***** DATASET CONTENT *****
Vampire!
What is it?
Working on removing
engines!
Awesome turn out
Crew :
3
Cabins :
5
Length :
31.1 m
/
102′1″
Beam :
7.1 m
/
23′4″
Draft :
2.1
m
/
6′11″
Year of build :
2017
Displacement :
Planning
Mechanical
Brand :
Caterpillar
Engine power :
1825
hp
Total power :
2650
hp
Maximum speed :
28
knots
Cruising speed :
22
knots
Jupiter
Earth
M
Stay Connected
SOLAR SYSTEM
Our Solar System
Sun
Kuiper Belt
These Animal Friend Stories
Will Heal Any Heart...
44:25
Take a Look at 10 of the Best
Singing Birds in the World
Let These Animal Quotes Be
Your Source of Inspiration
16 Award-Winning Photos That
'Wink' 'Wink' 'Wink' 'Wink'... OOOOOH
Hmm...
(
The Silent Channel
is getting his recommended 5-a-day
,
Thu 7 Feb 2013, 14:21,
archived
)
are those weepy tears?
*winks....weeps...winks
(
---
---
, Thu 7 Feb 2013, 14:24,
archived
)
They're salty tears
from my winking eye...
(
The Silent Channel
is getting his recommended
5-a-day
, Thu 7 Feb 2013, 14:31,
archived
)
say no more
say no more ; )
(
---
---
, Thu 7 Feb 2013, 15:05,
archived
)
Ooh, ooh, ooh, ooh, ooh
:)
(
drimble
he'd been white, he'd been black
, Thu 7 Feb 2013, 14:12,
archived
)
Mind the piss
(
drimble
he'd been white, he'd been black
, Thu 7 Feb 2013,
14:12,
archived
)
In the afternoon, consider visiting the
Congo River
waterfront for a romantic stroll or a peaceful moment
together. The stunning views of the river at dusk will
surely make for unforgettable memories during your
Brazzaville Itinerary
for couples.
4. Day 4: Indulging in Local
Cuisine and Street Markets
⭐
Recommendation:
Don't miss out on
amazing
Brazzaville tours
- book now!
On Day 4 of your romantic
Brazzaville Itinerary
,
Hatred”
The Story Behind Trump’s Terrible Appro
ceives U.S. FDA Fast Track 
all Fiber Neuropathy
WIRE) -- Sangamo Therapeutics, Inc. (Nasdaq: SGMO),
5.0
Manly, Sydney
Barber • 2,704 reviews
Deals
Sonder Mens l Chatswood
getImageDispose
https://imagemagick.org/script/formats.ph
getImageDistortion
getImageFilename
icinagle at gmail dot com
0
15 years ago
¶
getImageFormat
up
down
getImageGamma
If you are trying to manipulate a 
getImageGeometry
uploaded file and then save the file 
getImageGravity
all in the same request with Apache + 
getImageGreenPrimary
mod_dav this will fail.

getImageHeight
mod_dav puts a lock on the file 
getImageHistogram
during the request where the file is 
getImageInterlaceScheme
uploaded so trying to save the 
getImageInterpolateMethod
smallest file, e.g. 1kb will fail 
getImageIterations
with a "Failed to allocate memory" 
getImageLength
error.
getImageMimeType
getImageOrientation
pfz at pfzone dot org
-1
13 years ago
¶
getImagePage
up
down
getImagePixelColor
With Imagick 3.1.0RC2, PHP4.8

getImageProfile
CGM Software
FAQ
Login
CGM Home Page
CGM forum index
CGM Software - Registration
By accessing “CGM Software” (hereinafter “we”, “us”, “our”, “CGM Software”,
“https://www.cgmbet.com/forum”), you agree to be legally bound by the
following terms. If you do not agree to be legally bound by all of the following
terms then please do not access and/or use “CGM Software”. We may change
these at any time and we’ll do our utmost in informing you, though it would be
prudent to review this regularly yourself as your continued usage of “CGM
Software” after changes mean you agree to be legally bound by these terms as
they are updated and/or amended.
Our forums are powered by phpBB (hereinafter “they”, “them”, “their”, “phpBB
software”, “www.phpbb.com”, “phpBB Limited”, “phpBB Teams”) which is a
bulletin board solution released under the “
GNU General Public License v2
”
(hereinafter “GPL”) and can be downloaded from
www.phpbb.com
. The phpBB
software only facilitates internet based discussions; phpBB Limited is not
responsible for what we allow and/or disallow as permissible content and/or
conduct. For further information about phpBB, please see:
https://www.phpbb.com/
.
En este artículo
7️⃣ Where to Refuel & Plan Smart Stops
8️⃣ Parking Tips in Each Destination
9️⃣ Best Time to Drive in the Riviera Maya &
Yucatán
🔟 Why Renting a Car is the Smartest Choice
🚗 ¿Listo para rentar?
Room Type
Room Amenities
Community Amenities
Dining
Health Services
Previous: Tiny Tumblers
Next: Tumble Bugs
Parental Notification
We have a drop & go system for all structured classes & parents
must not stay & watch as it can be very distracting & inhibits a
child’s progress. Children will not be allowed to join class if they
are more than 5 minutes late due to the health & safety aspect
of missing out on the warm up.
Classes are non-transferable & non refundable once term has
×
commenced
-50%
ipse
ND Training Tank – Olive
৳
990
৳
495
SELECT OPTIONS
*****
◆ ACTION ITEM:
Each line of the data must be copied exactly as it appears.

◆ ANSWER SECTION:
Vampire!
What is it?
Working on removing
engines!
Awesome turn out
Crew :
3
Cabins :
5
Length :
31.1 m
/
102′1″
Beam :
7.1 m
/
23′4″
Draft :
2.1
m
/
6′11″
Year of build :
2017
Displacement :
Planning
Mechanical
Brand :
Caterpillar
Engine power :
1825
hp
Total power :
2650
hp
Maximum speed :
28
knots
Cruising speed :
22
knots
Jupiter
Earth
M
Stay Connected
SOLAR SYSTEM
Our Solar System
Sun
Kuiper Belt
These Animal Friend Stories
Will Heal Any Heart...
44:25
Take a Look at 10 of the Best
Singing Birds in the World
Let These Animal Quotes Be
Your Source of Inspiration
16 Award-Winning Photos That
'Wink' 'Wink' 'Wink' 'Wink'... OOOOOH
Hmm...
(
The Silent Channel
is getting his recommended 5-a-day
,
Thu 7 Feb 2013, 14:21,
archived
)
are those weepy tears?
*winks....weeps...winks
(
---
---
, Thu 7 Feb 2013, 14:24,
archived
)
They're salty tears
from my winking eye...
(
The Silent Channel
is getting his recommended
5-a-day
, Thu 7 Feb 2013, 14:31,
archived
)
say no more
say no more ; )
(
---
---
, Thu 7 Feb 2013, 15:05,
archived
)
Ooh, ooh, ooh, ooh, ooh
:)
(
drimble
he'd been white, he'd been black
, Thu 7 Feb 2013, 14:12,
archived
)
Mind the piss
(
drimble
he'd been white, he'd been black
, Thu 7 Feb 2013,
14:12,
archived
)
In the afternoon, consider visiting the
Congo River
waterfront for a romantic stroll or a peaceful moment
together. The stunning views of the river at dusk will
surely make for unforgettable memories during your
Brazzaville Itinerary
for couples.
4. Day 4: Indulging in Local
Cuisine and Street Markets
⭐
Recommendation:
Don't miss out on
amazing
Brazzaville tours
- book now!
On Day 4 of your romantic
Brazzaville Itinerary
,
Hatred”
The Story Behind Trump’s Terrible Appro
ceives U.S. FDA Fast Track 
all Fiber Neuropathy
WIRE) -- Sangamo Therapeutics, Inc. (Nasdaq: SGMO),
5.0
Manly, Sydney
Barber • 2,704 reviews
Deals
Sonder Mens l Chatswood
getImageDispose
https://imagemagick.org/script/formats.ph
getImageDistortion
getImageFilename
icinagle at gmail dot com
0
15 years ago
¶
getImageFormat
up
down
getImageGamma
If you are trying to manipulate a 
getImageGeometry
uploaded file and then save the file 
getImageGravity
all in the same request with Apache + 
getImageGreenPrimary
mod_dav this will fail.

getImageHeight
mod_dav puts a lock on the file 
getImageHistogram
during the request where the file is 
getImageInterlaceScheme
uploaded so trying to save the 
getImageInterpolateMethod
smallest file, e.g. 1kb will fail 
getImageIterations
with a "Failed to allocate memory" 
getImageLength
error.
getImageMimeType
getImageOrientation
pfz at pfzone dot org
-1
13 years ago
¶
getImagePage
up
down
getImagePixelColor
With Imagick 3.1.0RC2, PHP4.8

getImageProfile
CGM Software
FAQ
Login
CGM Home Page
CGM forum index
CGM Software - Registration
By accessing “CGM Software” (hereinafter “we”, “us”, “our”, “CGM Software”,
“https://www.cgmbet.com/forum”), you agree to be legally bound by the
following terms. If you do not agree to be legally bound by all of the following
terms then please do not access and/or use “CGM Software”. We may change
these at any time and we’ll do our utmost in informing you, though it would be
prudent to review this regularly yourself as your continued usage of “CGM
Software” after changes mean you agree to be legally bound by these terms as
they are updated and/or amended.
Our forums are powered by phpBB (hereinafter “they”, “them”, “their”, “phpBB
software”, “www.phpbb.com”, “phpBB Limited”, “phpBB Teams”) which is a
bulletin board solution released under the “
GNU General Public License v2
”
(hereinafter “GPL”) and can be downloaded from
www.phpbb.com
. The phpBB
software only facilitates internet based discussions; phpBB Limited is not
responsible for what we allow and/or disallow as permissible content and/or
conduct. For further information about phpBB, please see:
https://www.phpbb.com/
.
En este artículo
7️⃣ Where to Refuel & Plan Smart Stops
8️⃣ Parking Tips in Each Destination
9️⃣ Best Time to Drive in the Riviera Maya &
Yucatán
🔟 Why Renting a Car is the Smartest Choice
🚗 ¿Listo para rentar?
Room Type
Room Amenities
Community Amenities
Dining
Health Services
Previous: Tiny Tumblers
Next: Tumble Bugs
Parental Notification
We have a drop & go system for all structured classes & parents
must not stay & watch as it can be very distracting & inhibits a
child’s progress. Children will not be allowed to join class if they
are more than 5 minutes late due to the health & safety aspect
of missing out on the warm up.
Classes are non-transferable & non refundable once term has
×
commenced
-50%
ipse
ND Training Tank – Olive
৳
990
৳
495
SELECT OPTIONS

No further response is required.